First, the processing unit 21 calculates a value of a combined value n ₀ (t) of angular velocities at each time t using the acquired angular velocity data (angular velocity data for each time t) (S300). For example, assuming that the angular velocity data at time t is x (t), y (t), z (t), the synthesized value n ₀ (t) of the angular velocity is calculated by the following equation (14).

Next, the processing unit 21 converts the combined value n ₀ (t) of angular velocities at each time t into a combined value n (t) normalized (scale converted) to a predetermined range (S310). For example, assuming that the maximum value of the combined value of angular velocities in the measurement data acquisition period is max (n ₀ ), the combined value of angular velocities n ₀ (t) is normalized to a range of 0 to 100 by the following equation (15). Is converted into the synthesized value n (t).

  Next, the processing unit 21 calculates a differential dn (t) of the composite value n (t) after normalization at each time t (S320). For example, if the measurement period of the triaxial angular velocity data is Δt, the differential (difference) dn (t) of the synthesized value of angular velocity at time t is calculated by the following equation (16).

  Finally, the processing unit 21 detects the previous time as the hit ball timing among the time when the value of the differential dn (t) of the combined value is maximum and minimum (S330). In a normal golf swing, it is considered that the swing speed becomes maximum at the moment of hitting. Since the combined value of the angular velocities is considered to change according to the swing speed, the timing at which the differential value of the combined angular velocity value becomes maximum or minimum in a series of swing motions (ie, the differential of the combined angular velocity value). The timing at which the value reaches the maximum positive value or the minimum negative value) can be regarded as the timing of the hit ball (impact). Since the golf club 3 is vibrated by the hit ball, it is considered that the timing at which the differential value of the combined value of the angular velocities is the maximum and the timing at which the differential is the minimum occurs. Conceivable.

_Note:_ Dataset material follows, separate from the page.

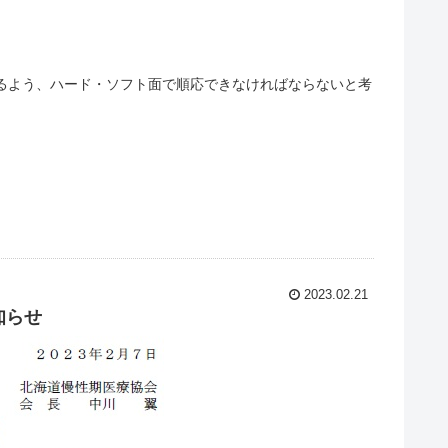
るよう、ハード・ソフト面で順応できなければならないと考
2023.02.21
知らせ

  When the user 2 performs a swing motion, a series of rhythms are assumed in which the golf club is stopped at the top position, the downswing is performed, the ball is hit, and the follow-through is performed. Accordingly, the processing unit 21 detects a timing candidate hit by the user 2 in accordance with the flowchart of FIG. 15, determines whether or not the measurement data before and after the detected timing matches this rhythm, and matches the rhythm. May determine the detected timing as the timing at which the user 2 hits the ball, and if there is no match, the next candidate may be detected.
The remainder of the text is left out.